What the task asks |
In the records below, find the line containing "Mostre, Mercati e Fiere" and the line containing "you consent to the use of ALL the cookies."; please repeat exactly the lines from one to the other, both included, and nothing more.

[Dataset records]
++++++++++

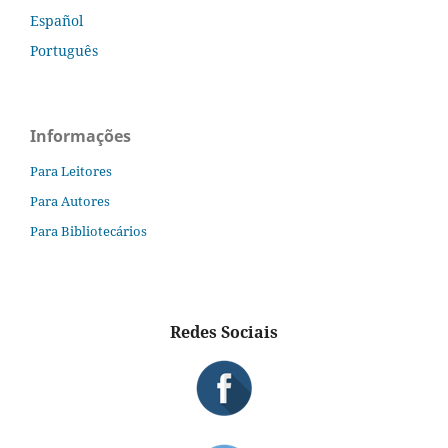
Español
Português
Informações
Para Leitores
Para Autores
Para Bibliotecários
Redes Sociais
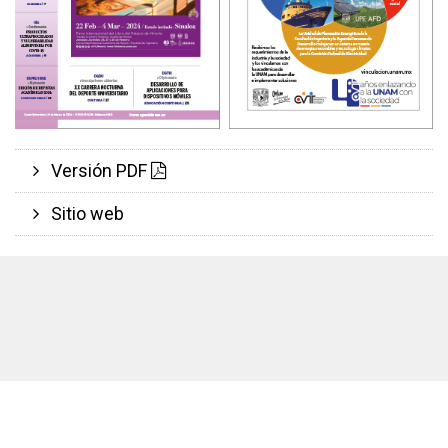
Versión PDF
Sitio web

++++++++++

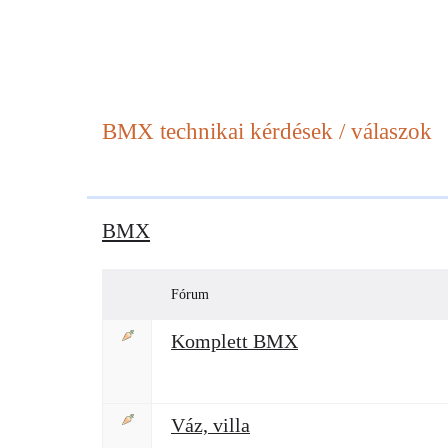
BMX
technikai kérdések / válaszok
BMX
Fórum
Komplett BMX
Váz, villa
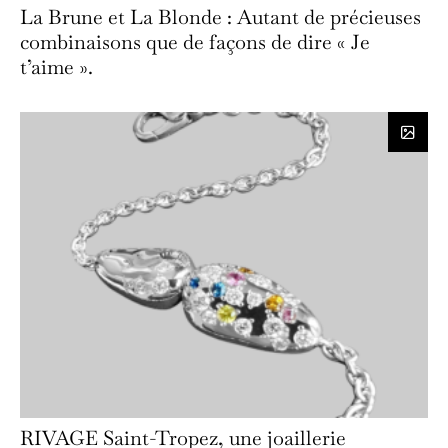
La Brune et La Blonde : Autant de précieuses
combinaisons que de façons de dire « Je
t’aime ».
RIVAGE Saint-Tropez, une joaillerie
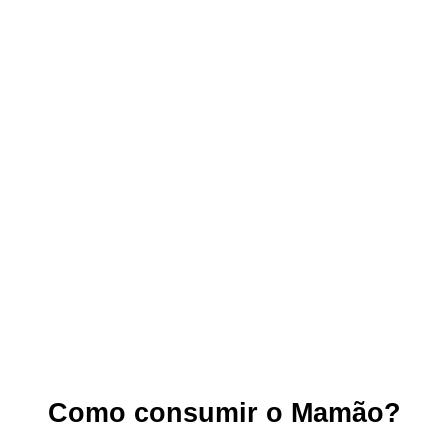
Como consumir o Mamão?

++++++++++

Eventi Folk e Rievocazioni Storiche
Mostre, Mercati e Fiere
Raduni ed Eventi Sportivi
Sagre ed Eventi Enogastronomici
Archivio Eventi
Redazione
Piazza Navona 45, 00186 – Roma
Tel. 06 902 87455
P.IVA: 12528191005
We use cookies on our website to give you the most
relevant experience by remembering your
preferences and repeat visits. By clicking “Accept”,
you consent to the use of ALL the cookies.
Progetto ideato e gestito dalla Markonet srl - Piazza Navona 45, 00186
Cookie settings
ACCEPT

++++++++++

Written answer |
Mostre, Mercati e Fiere
Raduni ed Eventi Sportivi
Sagre ed Eventi Enogastronomici
Archivio Eventi
Redazione
Piazza Navona 45, 00186 – Roma
Tel. 06 902 87455
P.IVA: 12528191005
We use cookies on our website to give you the most
relevant experience by remembering your
preferences and repeat visits. By clicking “Accept”,
you consent to the use of ALL the cookies.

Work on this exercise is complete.